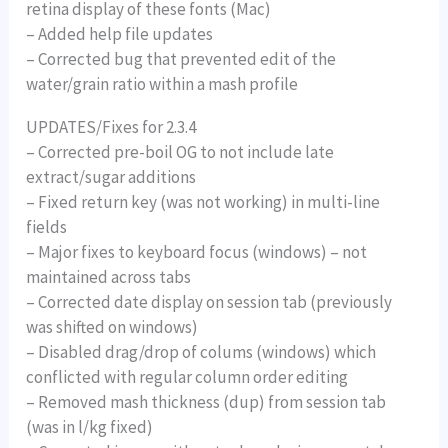
retina display of these fonts (Mac)
– Added help file updates
– Corrected bug that prevented edit of the
water/grain ratio within a mash profile
UPDATES/Fixes for 2.3.4
– Corrected pre-boil OG to not include late
extract/sugar additions
– Fixed return key (was not working) in multi-line
fields
– Major fixes to keyboard focus (windows) – not
maintained across tabs
– Corrected date display on session tab (previously
was shifted on windows)
– Disabled drag/drop of colums (windows) which
conflicted with regular column order editing
– Removed mash thickness (dup) from session tab
(was in l/kg fixed)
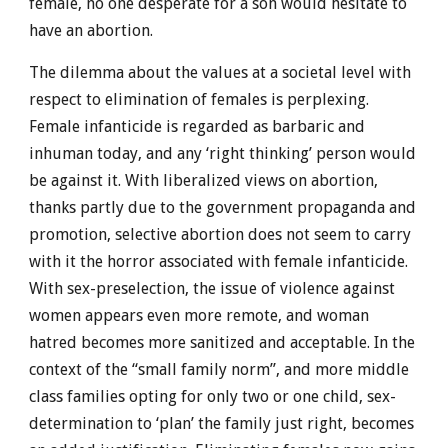
female, no one desperate for a son would hesitate to
have an abortion.
The dilemma about the values at a societal level with
respect to elimination of females is perplexing.
Female infanticide is regarded as barbaric and
inhuman today, and any ‘right thinking’ person would
be against it. With liberalized views on abortion,
thanks partly due to the government propaganda and
promotion, selective abortion does not seem to carry
with it the horror associated with female infanticide.
With sex-preselection, the issue of violence against
women appears even more remote, and woman
hatred becomes more sanitized and acceptable. In the
context of the “small family norm”, and more middle
class families opting for only two or one child, sex-
determination to ‘plan’ the family just right, becomes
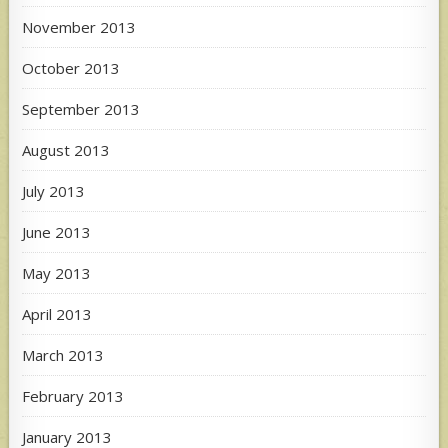
November 2013
October 2013
September 2013
August 2013
July 2013
June 2013
May 2013
April 2013
March 2013
February 2013
January 2013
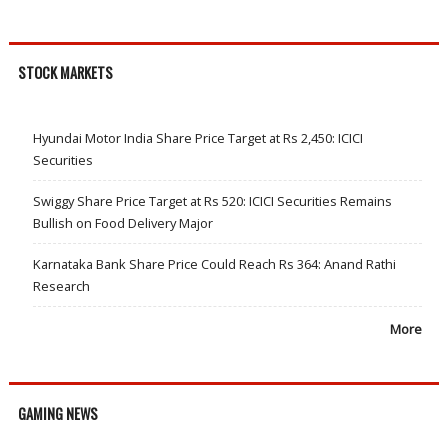
STOCK MARKETS
Hyundai Motor India Share Price Target at Rs 2,450: ICICI
Securities
Swiggy Share Price Target at Rs 520: ICICI Securities Remains
Bullish on Food Delivery Major
Karnataka Bank Share Price Could Reach Rs 364: Anand Rathi
Research
More
GAMING NEWS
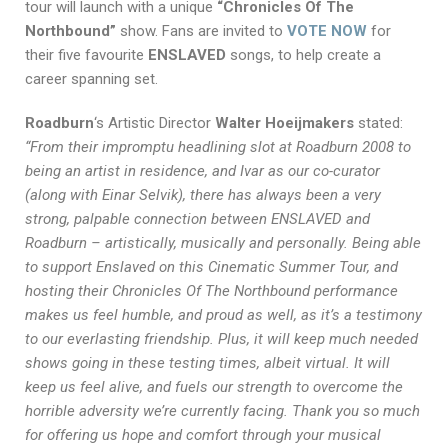
tour will launch with a unique
“Chronicles Of The
Northbound”
show. Fans are invited to
VOTE NOW
for
their five favourite
ENSLAVED
songs, to help create a
career spanning set.
Roadburn
‘s Artistic Director
Walter Hoeijmakers
stated:
“From their impromptu headlining slot at Roadburn 2008 to
being an artist in residence, and Ivar as our co-curator
(along with Einar Selvik), there has always been a very
strong, palpable connection between ENSLAVED and
Roadburn – artistically, musically and personally. Being able
to support Enslaved on this Cinematic Summer Tour, and
hosting their Chronicles Of The Northbound performance
makes us feel humble, and proud as well, as it’s a testimony
to our everlasting friendship. Plus, it will keep much needed
shows going in these testing times, albeit virtual. It will
keep us feel alive, and fuels our strength to overcome the
horrible adversity we’re currently facing. Thank you so much
for offering us hope and comfort through your musical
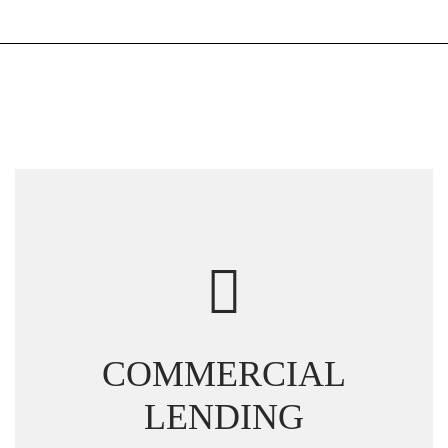
COMMERCIAL
LENDING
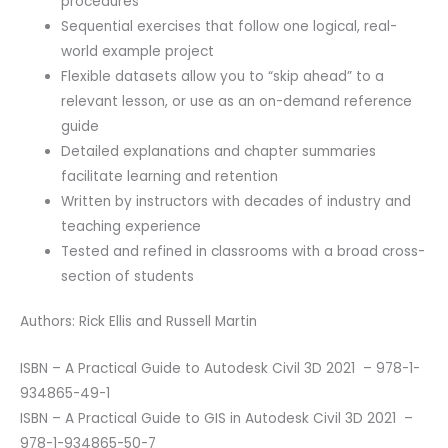
procedures
Sequential exercises that follow one logical, real-
world example project
Flexible datasets allow you to “skip ahead” to a
relevant lesson, or use as an on-demand reference
guide
Detailed explanations and chapter summaries
facilitate learning and retention
Written by instructors with decades of industry and
teaching experience
Tested and refined in classrooms with a broad cross-
section of students
Authors: Rick Ellis and Russell Martin
ISBN – A Practical Guide to Autodesk Civil 3D 2021 – 978-1-
934865-49-1
ISBN – A Practical Guide to GIS in Autodesk Civil 3D 2021 –
978-1-934865-50-7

● Problem description
Write out, with no pictures, only the lines from the line containing "show. Fans are invited to" through the last line of the listing above, exactly and with both ends included.

● Exercise solution
show. Fans are invited to
VOTE NOW
for
their five favourite
ENSLAVED
songs, to help create a
career spanning set.
Roadburn
‘s Artistic Director
Walter Hoeijmakers
stated:
“From their impromptu headlining slot at Roadburn 2008 to
being an artist in residence, and Ivar as our co-curator
(along with Einar Selvik), there has always been a very
strong, palpable connection between ENSLAVED and
Roadburn – artistically, musically and personally. Being able
to support Enslaved on this Cinematic Summer Tour, and
hosting their Chronicles Of The Northbound performance
makes us feel humble, and proud as well, as it’s a testimony
to our everlasting friendship. Plus, it will keep much needed
shows going in these testing times, albeit virtual. It will
keep us feel alive, and fuels our strength to overcome the
horrible adversity we’re currently facing. Thank you so much
for offering us hope and comfort through your musical
COMMERCIAL
LENDING
procedures
Sequential exercises that follow one logical, real-
world example project
Flexible datasets allow you to “skip ahead” to a
relevant lesson, or use as an on-demand reference
guide
Detailed explanations and chapter summaries
facilitate learning and retention
Written by instructors with decades of industry and
teaching experience
Tested and refined in classrooms with a broad cross-
section of students
Authors: Rick Ellis and Russell Martin
ISBN – A Practical Guide to Autodesk Civil 3D 2021 – 978-1-
934865-49-1
ISBN – A Practical Guide to GIS in Autodesk Civil 3D 2021 –
978-1-934865-50-7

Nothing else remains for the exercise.